* What is being asked
From the entries below, return every line that includes the word "Бусины".

* Dataset excerpts
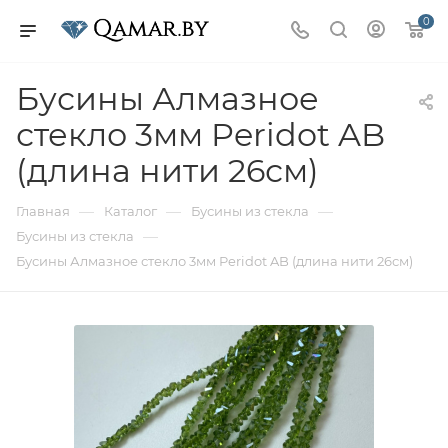
0
Бусины Алмазное
стекло 3мм Peridot AB
(длина нити 26см)
—
—
—
Главная
Каталог
Бусины из стекла
—
Бусины из стекла
Бусины Алмазное стекло 3мм Peridot AB (длина нити 26см)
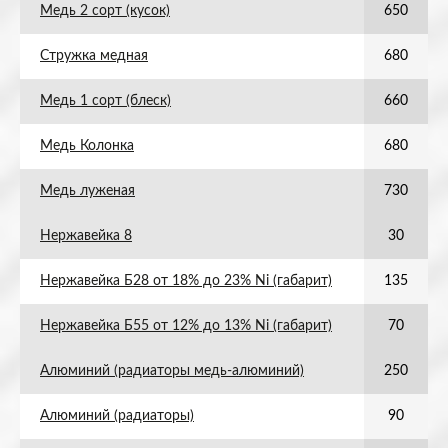
Медь 2 сорт (кусок)
650
Стружка медная
680
Медь 1 сорт (блеск)
660
Медь Колонка
680
Медь луженая
730
Нержавейка 8
30
Нержавейка Б28 от 18% до 23% Ni (габарит)
135
Нержавейка Б55 от 12% до 13% Ni (габарит)
70
Алюминий (радиаторы медь-алюминий)
250
Алюминий (радиаторы)
90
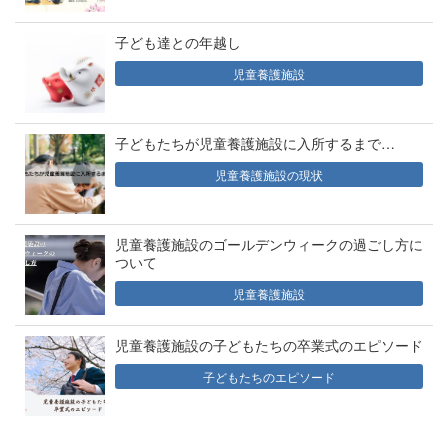
子ども達との年越し
児童養護施設
子どもたちが児童養護施設に入所するまで…
児童養護施設の現状
児童養護施設のゴールデンウィークの過ごし方に
ついて
児童養護施設
児童養護施設の子どもたちの卒業式のエピソード
子どもたちのエピソード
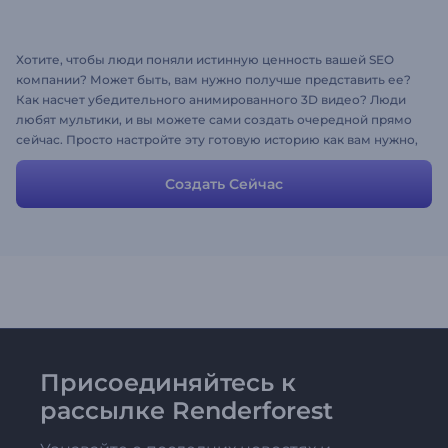
Хотите, чтобы люди поняли истинную ценность вашей SEO
компании? Может быть, вам нужно получше представить ее?
Как насчет убедительного анимированного 3D видео? Люди
любят мультики, и вы можете сами создать очередной прямо
сейчас. Просто настройте эту готовую историю как вам нужно,
видео будет готово менее чем за 5 минут. Не забудьте
выбрать стиль и музыкальную дорожку. Веселитесь!
Создать Сейчас
Присоединяйтесь к
рассылке Renderforest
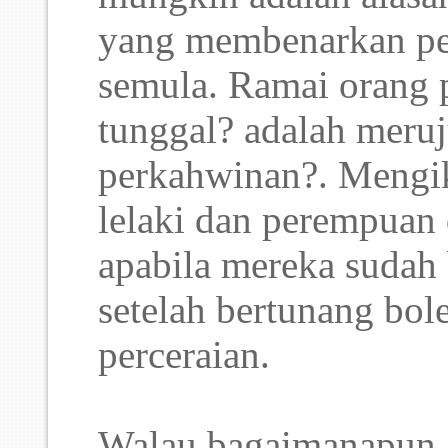
yang membenarkan pe
semula. Ramai orang 
tunggal? adalah meruj
perkahwinan?. Mengik
lelaki dan perempuan
apabila mereka sudah 
setelah bertunang bo
perceraian.
Walau bagaimanapun, 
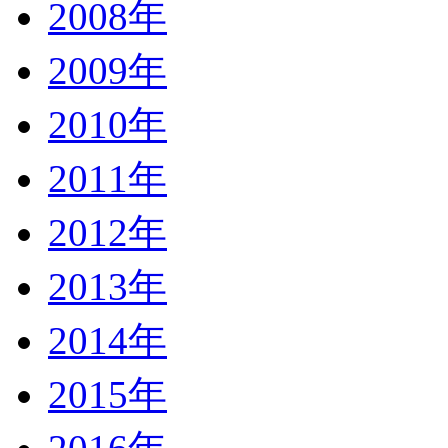
2008年
2009年
2010年
2011年
2012年
2013年
2014年
2015年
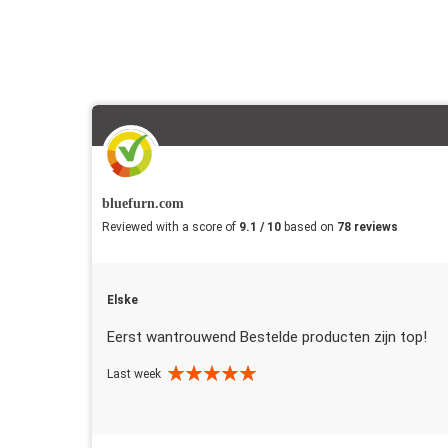
bluefurn.com
Reviewed with a score of
9.1 / 10
based on
78 reviews
Elske
Eerst wantrouwend Bestelde producten zijn top!
Last week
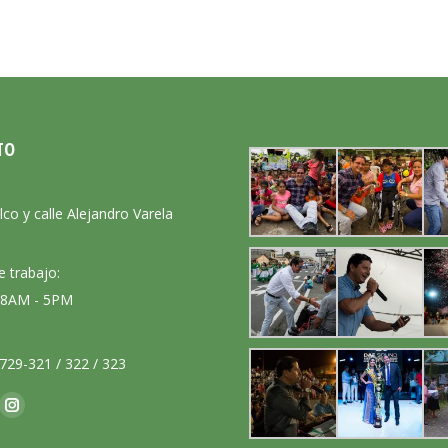
TO
:
lco y calle Alejandro Varela
e trabajo:
: 8AM - 5PM
729-321 / 322 / 323
nos en:
ok
Instagram
ge
page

* Finished exercise
Бусины Алмазное
Бусины из стекла
Бусины из стекла
Бусины Алмазное стекло 3мм Peridot AB (длина нити 26см)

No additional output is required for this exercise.